Twenty five years after one of Spain’s worst ecological disasters, a court case against the Swedish mining company involved opened Tuesday in the southern city of Seville.
The case, being brought by the regional government in Andalusia, holds mining company Boliden responsible for a 1998 toxic spill that contaminated a vast stretch of rivers and wetlands with heavy metals including arsenic, cadmium and mercury.
The Donana National Park wetlands, a UNESCO World Heritage Site, are home to the endangered Iberian lynx and are a vital stopover point for millions of birds migrating between Europe and Africa.
The catastrophe occurred when a wastewater reserve pool burst at Boliden’s Los Frailes lead and zinc mine in the city of Aznalcollar, spewing more than five million cubic metres (17.5 million cubic feet) of highly acid sludge into the river and groundwater.
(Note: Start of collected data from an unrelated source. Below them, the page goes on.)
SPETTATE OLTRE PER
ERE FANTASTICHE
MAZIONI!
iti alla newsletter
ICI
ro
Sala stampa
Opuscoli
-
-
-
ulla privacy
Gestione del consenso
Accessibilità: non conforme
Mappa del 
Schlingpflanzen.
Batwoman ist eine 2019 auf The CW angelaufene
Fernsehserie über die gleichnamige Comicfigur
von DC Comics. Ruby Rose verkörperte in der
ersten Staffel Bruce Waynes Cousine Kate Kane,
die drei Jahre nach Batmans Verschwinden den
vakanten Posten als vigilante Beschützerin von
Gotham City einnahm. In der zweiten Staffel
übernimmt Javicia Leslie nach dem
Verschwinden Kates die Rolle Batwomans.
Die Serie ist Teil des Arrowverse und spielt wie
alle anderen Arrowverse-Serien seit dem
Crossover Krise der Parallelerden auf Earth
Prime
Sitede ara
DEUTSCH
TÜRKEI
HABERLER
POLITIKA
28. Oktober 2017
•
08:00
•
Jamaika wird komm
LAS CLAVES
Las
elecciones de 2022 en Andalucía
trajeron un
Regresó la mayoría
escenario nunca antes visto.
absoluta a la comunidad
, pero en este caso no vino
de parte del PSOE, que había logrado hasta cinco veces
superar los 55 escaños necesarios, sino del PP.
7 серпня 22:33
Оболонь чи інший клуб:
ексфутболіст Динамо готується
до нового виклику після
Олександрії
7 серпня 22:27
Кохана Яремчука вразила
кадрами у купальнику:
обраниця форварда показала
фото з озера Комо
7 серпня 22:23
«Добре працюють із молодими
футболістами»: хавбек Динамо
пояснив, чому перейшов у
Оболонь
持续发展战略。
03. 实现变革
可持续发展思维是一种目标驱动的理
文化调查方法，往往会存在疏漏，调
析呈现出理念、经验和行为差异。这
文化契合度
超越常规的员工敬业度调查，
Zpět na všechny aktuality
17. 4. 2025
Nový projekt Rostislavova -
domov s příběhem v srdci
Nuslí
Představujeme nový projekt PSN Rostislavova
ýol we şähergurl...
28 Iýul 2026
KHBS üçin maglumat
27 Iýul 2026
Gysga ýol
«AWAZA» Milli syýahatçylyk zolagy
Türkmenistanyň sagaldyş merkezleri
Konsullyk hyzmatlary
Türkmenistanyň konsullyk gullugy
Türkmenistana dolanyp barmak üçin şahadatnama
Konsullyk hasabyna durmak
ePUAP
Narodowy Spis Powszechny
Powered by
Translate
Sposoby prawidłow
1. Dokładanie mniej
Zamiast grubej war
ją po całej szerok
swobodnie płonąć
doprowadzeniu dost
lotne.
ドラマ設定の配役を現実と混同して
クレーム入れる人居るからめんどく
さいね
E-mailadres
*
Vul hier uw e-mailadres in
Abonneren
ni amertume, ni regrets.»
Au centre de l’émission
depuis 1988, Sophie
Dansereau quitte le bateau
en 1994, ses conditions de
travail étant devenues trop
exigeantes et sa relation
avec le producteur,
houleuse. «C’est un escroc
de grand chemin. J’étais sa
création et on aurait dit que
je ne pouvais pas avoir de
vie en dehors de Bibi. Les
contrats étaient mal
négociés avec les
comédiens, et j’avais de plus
The toxic spill on April 25, 1998, killed tens of tonnes of fish and polluted nearly 5,000 hectares of fragile wetland.
The Andalusian government spent millions on the clean-up.
The case got underway on Tuesday after years of legal wrangling, which ground to a halt in 2002 when the Supreme Court ruled that Boliden was not criminally responsible.
Boliden has always denied responsibility for the disaster and blamed a subsidiary of Spanish construction company Dragados that built the wastewater pool.
“Our position is that we took a huge responsibility with regards to the clean-up of the accident and therefore the claim should be written off,” a Boliden spokesman told AFP.
– Legal maze –
The ecological disaster at the mine was one of the worst Spain has ever endured.
The government in Andalusia, where Aznalcollar is located, launched a civil suit against Boliden in 2002 after the dismissal of criminal cases brought by Andalusia, the Spanish state and environmental federations including Ecologists in Action.
The procedure was bogged down for years while Boliden launched repeated appeals, but in 2012 the Supreme Court ruled that the case against the company should go ahead.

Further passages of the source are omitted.